Prof. Zhe Wang’s group took the lead in field studies of heterogeneous N2O5/ClNO2 chemistry on real ambient aerosols in different regions of China. An in-situ methodology has been developed for directly measuring the heterogeneous activity of reactive nitrogen oxides on ambient aerosols. We developed an improved parameterization of γN2O5, which significantly improves the model prediction of NOx and secondary nitrate in the polluted regions of China. By using the observation-based chemical model, we evaluated the impacts of heterogeneous chemistry of reactive nitrogen on radical chemistry, ozone, and secondary aerosol formation, providing scientific support to the mitigation of regional air pollution in China.
Simultaneous measurements and chemical characterization of gas, aerosol, and cloud water have been conducted in Hong Kong for the first time.

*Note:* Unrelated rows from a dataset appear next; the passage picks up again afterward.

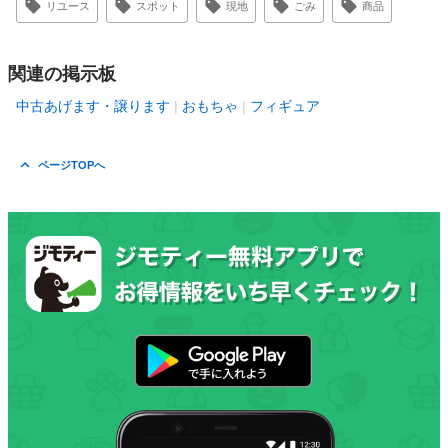
リユース
スポット
現地
ごみ
商品
関連の掲示板
中古あげます・譲ります
おもちゃ
フィギュア
ページTOPへ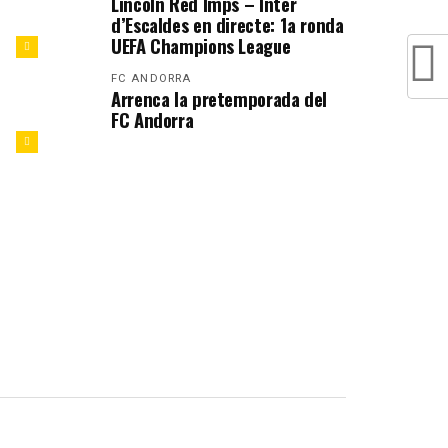
Lincoln Red Imps – Inter
d’Escaldes en directe: 1a ronda
UEFA Champions League
FC ANDORRA
Arrenca la pretemporada del
FC Andorra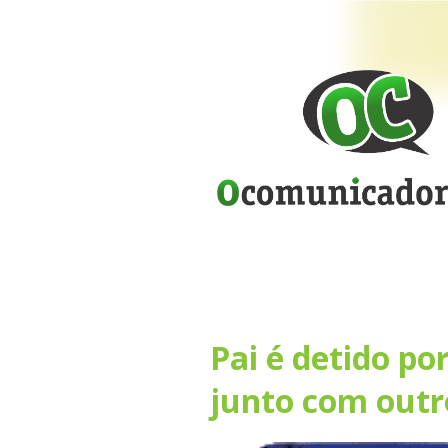
Pai é detido po
junto com out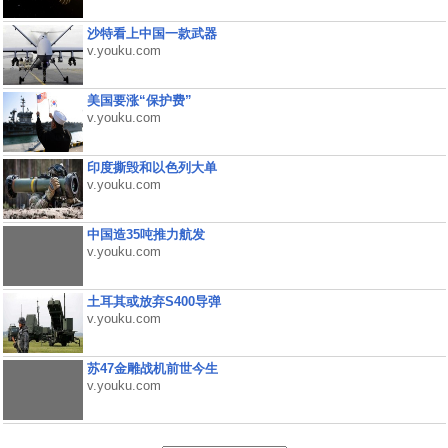
沙特看上中国一款武器
v.youku.com
美国要涨“保护费”
v.youku.com
印度撕毁和以色列大单
v.youku.com
中国造35吨推力航发
v.youku.com
土耳其或放弃S400导弹
v.youku.com
苏47金雕战机前世今生
v.youku.com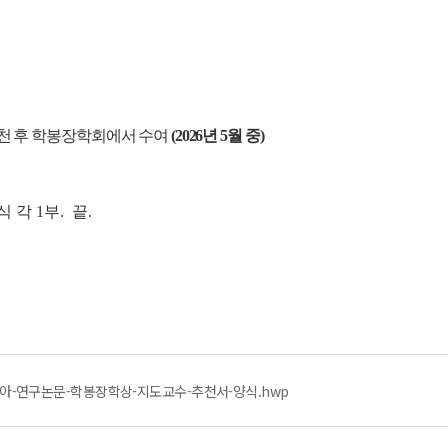
천 후 학봉장학회에서 수여
(2026년 5월 중)
각 1부. 끝.
아시아-연구논문-학봉장학상-지도교수-추천서-양식.hwp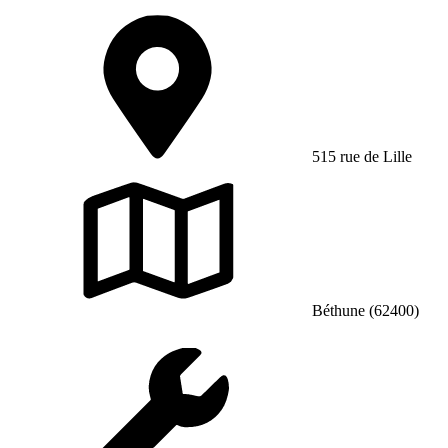
515 rue de Lille
Béthune (62400)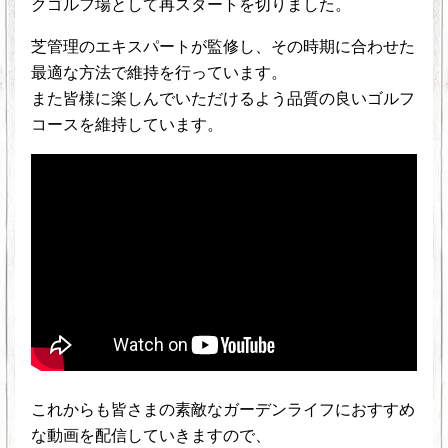
クゴルフ場として再スタートを切りました。
芝管理のエキスパートが監修し、その時期に合わせた
最適な方法で維持を行っています。
また皆様に楽しんでいただけるよう品質の良いゴルフ
コースを維持しています。
これからも皆さまの素敵なガーデンライフにおすすめ
な動画を配信していきますので、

The gas-aerosol-cloud interactions have been investigated by combining field measurement and multiphase chemistry modeling. The findings have demonstrated the importance of aqueous/heterogeneous chemical processes on the secondary organic aerosol formation.
The photochemical reaction of various VOCs is a significant source of O3 and SOA formation. Our research uses state-of-the-art techniques in field observations and lab experiments to probe what oxidation products are produced with different radicals and multigenerational oxidation, which of precursors and oxidation products contribute to O3 and SOA formation, and how. We aim to depict a full picture of the evolution and oxidation of different VOCs and to characterize the oxidation/intermediate products on the molecular level, allowing more accurate source apportionment of O3 and SOA produced by important VOCs.